(Data items)
· · · ·
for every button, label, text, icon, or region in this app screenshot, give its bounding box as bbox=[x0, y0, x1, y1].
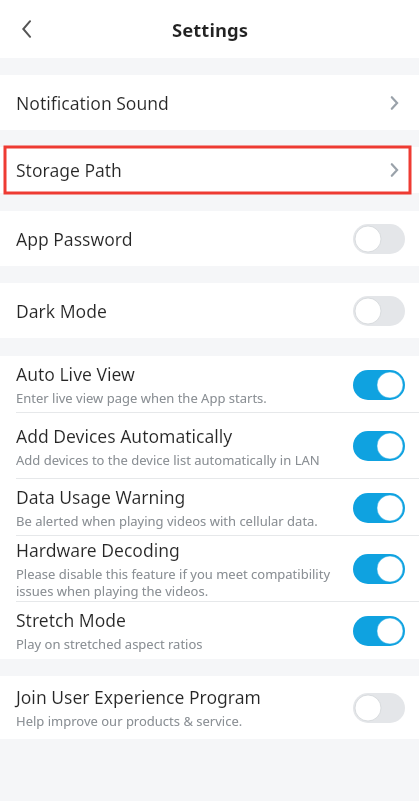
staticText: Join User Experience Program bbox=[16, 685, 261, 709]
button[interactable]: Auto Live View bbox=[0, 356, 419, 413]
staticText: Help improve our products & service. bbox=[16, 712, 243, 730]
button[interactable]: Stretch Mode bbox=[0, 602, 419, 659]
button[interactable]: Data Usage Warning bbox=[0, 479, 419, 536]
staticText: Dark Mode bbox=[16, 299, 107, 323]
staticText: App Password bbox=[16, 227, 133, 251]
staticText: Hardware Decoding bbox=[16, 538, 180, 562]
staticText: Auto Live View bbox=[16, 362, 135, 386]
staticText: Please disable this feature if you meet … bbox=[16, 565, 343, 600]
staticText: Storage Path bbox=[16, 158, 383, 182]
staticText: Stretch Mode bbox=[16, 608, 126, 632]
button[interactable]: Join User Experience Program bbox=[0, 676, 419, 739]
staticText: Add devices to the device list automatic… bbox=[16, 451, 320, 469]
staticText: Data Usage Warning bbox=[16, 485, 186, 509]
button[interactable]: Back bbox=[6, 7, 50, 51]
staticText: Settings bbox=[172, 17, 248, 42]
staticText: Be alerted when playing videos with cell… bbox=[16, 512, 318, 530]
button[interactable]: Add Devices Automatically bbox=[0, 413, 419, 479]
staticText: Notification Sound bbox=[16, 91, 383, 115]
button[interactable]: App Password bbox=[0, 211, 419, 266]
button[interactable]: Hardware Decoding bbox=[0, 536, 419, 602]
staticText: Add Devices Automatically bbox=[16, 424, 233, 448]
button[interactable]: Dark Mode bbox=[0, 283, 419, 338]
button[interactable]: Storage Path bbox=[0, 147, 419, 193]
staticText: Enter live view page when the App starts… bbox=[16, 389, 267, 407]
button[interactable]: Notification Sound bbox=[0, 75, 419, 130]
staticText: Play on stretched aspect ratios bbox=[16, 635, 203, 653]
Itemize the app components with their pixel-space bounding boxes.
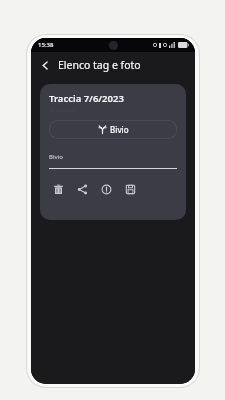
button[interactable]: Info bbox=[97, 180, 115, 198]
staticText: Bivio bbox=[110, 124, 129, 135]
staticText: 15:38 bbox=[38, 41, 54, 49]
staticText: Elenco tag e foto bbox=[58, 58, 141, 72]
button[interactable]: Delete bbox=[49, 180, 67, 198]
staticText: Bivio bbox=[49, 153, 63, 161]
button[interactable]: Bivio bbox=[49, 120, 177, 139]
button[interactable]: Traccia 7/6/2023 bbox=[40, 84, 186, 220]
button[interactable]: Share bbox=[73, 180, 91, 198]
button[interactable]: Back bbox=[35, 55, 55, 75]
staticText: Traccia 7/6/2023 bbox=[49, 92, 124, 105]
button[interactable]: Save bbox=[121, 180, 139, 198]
· · · ·
Your instructions ->
In the records above, locate the line containing "Itemize the app", then copy exactly that line and every line after it through the end, omitting pictures.

Result of this task ->
Itemize the app components with their pixel-space bounding boxes.
button[interactable]: Info bbox=[97, 180, 115, 198]
staticText: Bivio bbox=[110, 124, 129, 135]
staticText: 15:38 bbox=[38, 41, 54, 49]
staticText: Elenco tag e foto bbox=[58, 58, 141, 72]
button[interactable]: Delete bbox=[49, 180, 67, 198]
staticText: Bivio bbox=[49, 153, 63, 161]
button[interactable]: Bivio bbox=[49, 120, 177, 139]
button[interactable]: Traccia 7/6/2023 bbox=[40, 84, 186, 220]
button[interactable]: Share bbox=[73, 180, 91, 198]
button[interactable]: Back bbox=[35, 55, 55, 75]
staticText: Traccia 7/6/2023 bbox=[49, 92, 124, 105]
button[interactable]: Save bbox=[121, 180, 139, 198]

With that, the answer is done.